Task prompt: Print every entry exactly as written and exclude all images.

___

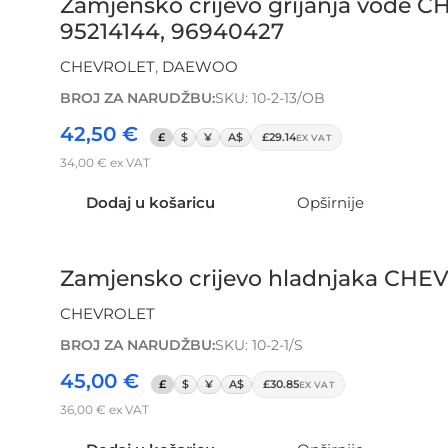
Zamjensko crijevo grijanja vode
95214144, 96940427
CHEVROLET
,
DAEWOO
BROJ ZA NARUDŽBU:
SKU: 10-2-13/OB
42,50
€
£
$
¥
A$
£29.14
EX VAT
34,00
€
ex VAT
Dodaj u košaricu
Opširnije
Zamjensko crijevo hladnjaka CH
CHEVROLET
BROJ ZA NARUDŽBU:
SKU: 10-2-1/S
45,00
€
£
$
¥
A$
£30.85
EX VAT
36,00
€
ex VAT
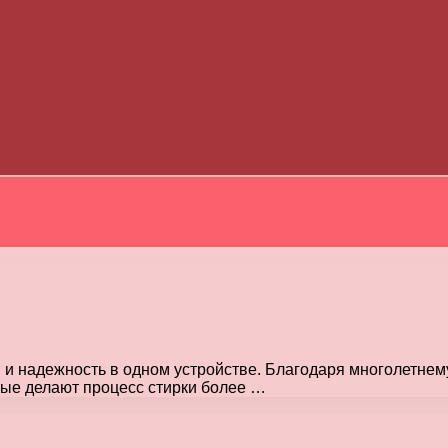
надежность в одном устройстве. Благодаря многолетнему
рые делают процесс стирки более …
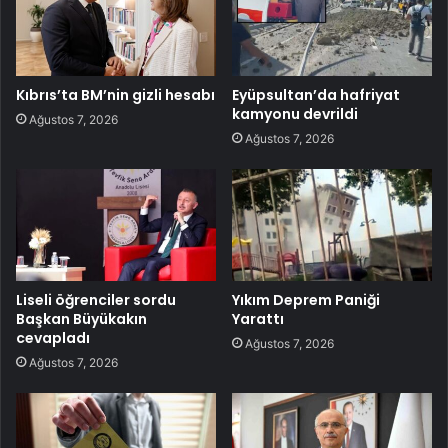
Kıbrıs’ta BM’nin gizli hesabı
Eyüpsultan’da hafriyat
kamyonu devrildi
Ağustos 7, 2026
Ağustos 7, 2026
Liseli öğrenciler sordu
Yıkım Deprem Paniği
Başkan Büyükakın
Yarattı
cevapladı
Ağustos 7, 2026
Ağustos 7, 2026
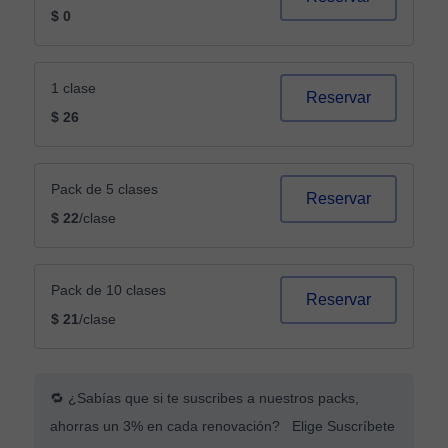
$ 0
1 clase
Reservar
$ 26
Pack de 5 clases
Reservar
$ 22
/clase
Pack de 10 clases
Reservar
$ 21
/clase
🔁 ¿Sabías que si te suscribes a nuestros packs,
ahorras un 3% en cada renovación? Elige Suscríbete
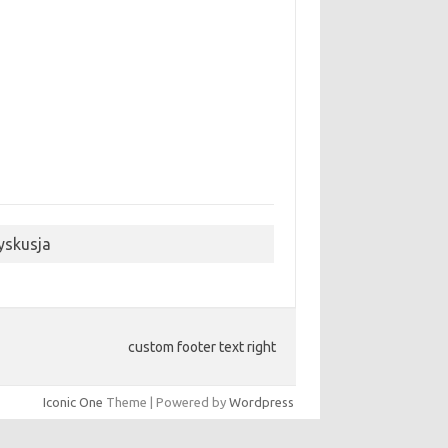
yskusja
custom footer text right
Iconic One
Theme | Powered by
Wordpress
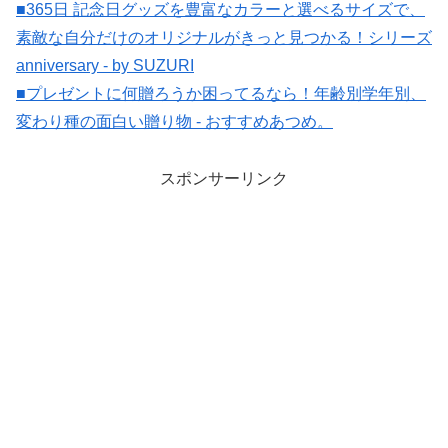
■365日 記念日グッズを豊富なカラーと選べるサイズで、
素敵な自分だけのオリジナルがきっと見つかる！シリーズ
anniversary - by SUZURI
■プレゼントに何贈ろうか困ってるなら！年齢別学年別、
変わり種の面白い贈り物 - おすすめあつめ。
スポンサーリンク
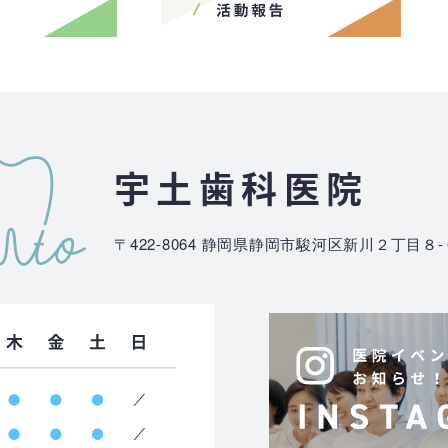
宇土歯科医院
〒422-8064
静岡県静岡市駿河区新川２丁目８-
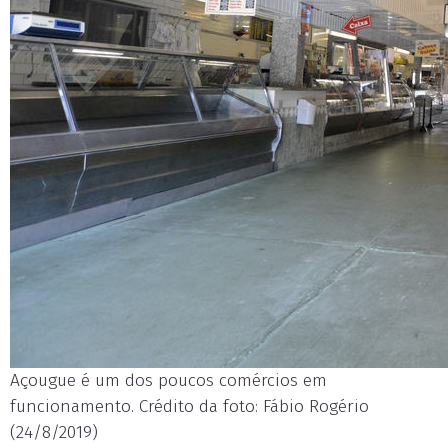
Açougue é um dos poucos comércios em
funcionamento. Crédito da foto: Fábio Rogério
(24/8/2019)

___

Problem solution:
Zamjensko crijevo grijanja vode
95214144, 96940427
CHEVROLET
,
DAEWOO
BROJ ZA NARUDŽBU:
SKU: 10-2-13/OB
42,50
€
£
$
¥
A$
£29.14
EX VAT
34,00
€
ex VAT
Dodaj u košaricu
Opširnije
Zamjensko crijevo hladnjaka CH
CHEVROLET
BROJ ZA NARUDŽBU:
SKU: 10-2-1/S
45,00
€
£
$
¥
A$
£30.85
EX VAT
36,00
€
ex VAT
надежность в одном устройстве. Благодаря многолетнему
рые делают процесс стирки более …
Kıbrıs’ta BM’nin gizli hesabı
Eyüpsultan’da hafriyat
kamyonu devrildi
Ağustos 7, 2026
Ağustos 7, 2026
Liseli öğrenciler sordu
Yıkım Deprem Paniği
Başkan Büyükakın
Yarattı
cevapladı
Ağustos 7, 2026
Ağustos 7, 2026
$ 0
1 clase
Reservar
$ 26
Pack de 5 clases
Reservar
$ 22
/clase
Pack de 10 clases
Reservar
$ 21
/clase
🔁 ¿Sabías que si te suscribes a nuestros packs,
ahorras un 3% en cada renovación? Elige Suscríbete
yskusja
custom footer text right
Iconic One
Theme | Powered by
Wordpress
■365日 記念日グッズを豊富なカラーと選べるサイズで、
素敵な自分だけのオリジナルがきっと見つかる！シリーズ
anniversary - by SUZURI
■プレゼントに何贈ろうか困ってるなら！年齢別学年別、
変わり種の面白い贈り物 - おすすめあつめ。
スポンサーリンク
宇土歯科医院
〒422-8064
静岡県静岡市駿河区新川２丁目８-
Açougue é um dos poucos comércios em
funcionamento. Crédito da foto: Fábio Rogério
(24/8/2019)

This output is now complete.